If you’ve gone to college, scored a gig for a large investment bank and then quit to follow your dreams and work for a fraction of what you were making at a large firm and your business only got 6 months of lifeblood left before it begins its quick fade into oblivion then you’ll do whatever it takes to make things work. If you’ve only got five employees, you’ll monitor and optimise so that five operate as if they were 10, 15 or even 20 equivalent full-time employees at a large organisation.
This is what the entire growth hacking movement which is gaining serious traction in Silicon Valley and beyond was born out of. Necessity.
If you don’t have bags of cash to throw on expensive above the line, (and often underperforming) advertising and public relations campaigns, you’ll find other ways of getting the word out such as leveraging the audiences of influencers for free by providing some form of value.
To reiterate this point, Google Ventures’ Jake Knapp and John Zeratsky who co-authored the best-selling book Sprint, run a Medium blog called Time Dorks, all about making good use of time.
You’ll be far more diligent with every dollar and every minute spent.
With this in mind, anything that slows down a startup radically compromises its chances of success.
If you’re a corporate executive who likes to take meetings with startup founders because you feel you’re doing them a favour or simply want some light entertainment to get a break from your day job, stop. You just might be getting in the way of the next Elon Musk, Jeff Bezos or Mark Zuckerberg changing the world, or failing that, you just might be getting in the way of a budding young entrepreneur realising their own dreams and making life better for a niche set of consumers.
If you’re the type to lead a startup on insofar as investment, partnering or purchasing goes, and chew up their resources by asking them to “submit a proposal” that you have no serious interest in or budget for — please, just stop. Startups can’t wait for important decisions to go before steering committee meetings that might take months to coordinate.

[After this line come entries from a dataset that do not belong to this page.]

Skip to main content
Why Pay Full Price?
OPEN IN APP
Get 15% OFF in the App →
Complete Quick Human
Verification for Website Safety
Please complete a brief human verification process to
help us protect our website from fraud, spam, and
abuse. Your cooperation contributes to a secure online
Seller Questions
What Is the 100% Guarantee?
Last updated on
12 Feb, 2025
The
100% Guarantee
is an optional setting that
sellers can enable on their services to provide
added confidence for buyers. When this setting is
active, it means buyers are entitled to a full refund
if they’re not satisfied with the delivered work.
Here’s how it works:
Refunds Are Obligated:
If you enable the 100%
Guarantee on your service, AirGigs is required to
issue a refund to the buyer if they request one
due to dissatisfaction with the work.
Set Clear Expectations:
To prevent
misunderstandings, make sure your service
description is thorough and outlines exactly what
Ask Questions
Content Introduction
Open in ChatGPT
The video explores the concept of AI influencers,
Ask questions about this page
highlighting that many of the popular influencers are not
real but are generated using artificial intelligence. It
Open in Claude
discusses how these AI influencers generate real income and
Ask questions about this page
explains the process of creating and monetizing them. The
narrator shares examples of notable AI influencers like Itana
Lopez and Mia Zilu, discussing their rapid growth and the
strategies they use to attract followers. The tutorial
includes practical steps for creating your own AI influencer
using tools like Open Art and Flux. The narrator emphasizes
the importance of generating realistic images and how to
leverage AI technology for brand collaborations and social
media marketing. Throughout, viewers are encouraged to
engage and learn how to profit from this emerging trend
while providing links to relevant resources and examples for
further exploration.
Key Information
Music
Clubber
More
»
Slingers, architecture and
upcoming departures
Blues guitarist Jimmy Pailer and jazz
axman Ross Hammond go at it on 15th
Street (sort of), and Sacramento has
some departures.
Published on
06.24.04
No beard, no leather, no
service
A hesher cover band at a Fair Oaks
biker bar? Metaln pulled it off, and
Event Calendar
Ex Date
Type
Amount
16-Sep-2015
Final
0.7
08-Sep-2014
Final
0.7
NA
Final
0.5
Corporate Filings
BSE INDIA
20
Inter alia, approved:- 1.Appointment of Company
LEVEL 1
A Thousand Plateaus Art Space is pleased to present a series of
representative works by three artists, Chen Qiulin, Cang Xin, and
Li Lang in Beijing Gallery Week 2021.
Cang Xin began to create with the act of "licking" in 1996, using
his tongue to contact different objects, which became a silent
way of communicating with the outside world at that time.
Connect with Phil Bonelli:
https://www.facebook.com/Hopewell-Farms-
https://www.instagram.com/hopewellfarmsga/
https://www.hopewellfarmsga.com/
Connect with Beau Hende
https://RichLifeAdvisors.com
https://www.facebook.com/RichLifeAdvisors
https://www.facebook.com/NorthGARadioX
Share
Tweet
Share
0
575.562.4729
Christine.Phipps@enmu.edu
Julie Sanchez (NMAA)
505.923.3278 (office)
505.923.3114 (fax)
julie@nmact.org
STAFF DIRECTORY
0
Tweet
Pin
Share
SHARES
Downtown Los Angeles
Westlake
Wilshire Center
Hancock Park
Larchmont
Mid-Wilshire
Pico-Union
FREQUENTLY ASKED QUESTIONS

Ensure you align on communication and expectations. Setting up a process or unit internally to move in lock step with a startup is key if you seriously plan to work with them.
Having said that, startup founders who have never spent any time in the corporate world would be well advised to educate themselves on how corporates work as well.
With that in mind, here’s a simple do and don’t chart for both corporates and startups working together.
The world is indeed moving faster than ever towards uncharted territories and large incumbents can learn and benefit a lot from startups that thrive on being adaptable and navigating uncertainty is par for the course.
Partnering, investing and acquiring startups all makes a world of sense in what is often a nonsensical world but only by taking the time to diligently navigate the when, who and how of corporate startup partnerships are large incumbents likely to derive any value above and beyond press clippings that the startup ecosystem is so damn good at generating.